Feeding the new batch of hens, I glanced covetously at Zoe’s pink leg-warmers. She and Vinnie had missed the beginning of term, and they were not going to school until after Christmas. This was also enviable. We finished feeding the hens and went up to my room. Vinnie leaned towards the dusty mirror and plaited her hair into tiny braids while Zoe and I sat on the bed and she told me about Ireland. ‘Mum took us to a fair there. There were gypsy caravans and fiddlers. We stayed for three days, and we had to sleep in a tent.’ Zoe twisted the silver rings on her fingers as she talked and puffed expertly on a cigarette she had stolen from her mother’s bag.
‘Zoe had a boyfriend in Ireland,’ said Vinnie, her wide smile the only part of her reflection visible through the decay of my mirror.
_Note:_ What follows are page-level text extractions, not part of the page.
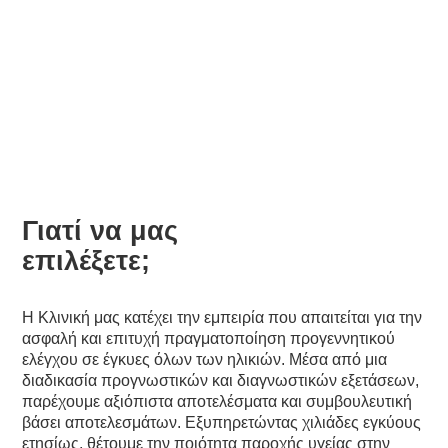
Προγεννητικού Ελέγχου
Γιατί να μας
επιλέξετε;
Η Κλινική μας κατέχει την εμπειρία που απαιτείται για την
ασφαλή και επιτυχή πραγματοποίηση προγεννητικού
ελέγχου σε έγκυες όλων των ηλικιών. Μέσα από μια
διαδικασία προγνωστικών και διαγνωστικών εξετάσεων,
παρέχουμε αξιόπιστα αποτελέσματα και συμβουλευτική
βάσει αποτελεσμάτων. Εξυπηρετώντας χιλιάδες εγκύους
ετησίως, θέτουμε την ποιότητα παροχής υγείας στην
Zoe, smoking, wearing make-up and carrying a handbag, seemed almost grown-up. Helen confided in her as an equal, and between them they looked after twelve-year-old Vinnie, sharing the responsibility of clean clothes, food and attendance at school.
Helen loved her daughters, but she was sometimes ill, and often depressed. She and Zoe argued and made up, while Vinnie bottled up her feelings and escaped to ride ponies whenever she could. I knew that they had different fathers, and that Vinnie’s had been a West Indian musician. Camouflaged in the safety of two parents, I pretended not to notice that they never mentioned their fathers. I didn’t know if they even knew them. I took Vinnie riding, and Zoe read a story to Poppy. She was looking forward to Helen’s new baby. They stayed for the weekend and then drove off in Rex’s grey van to the new house Helen had rented in Norwich.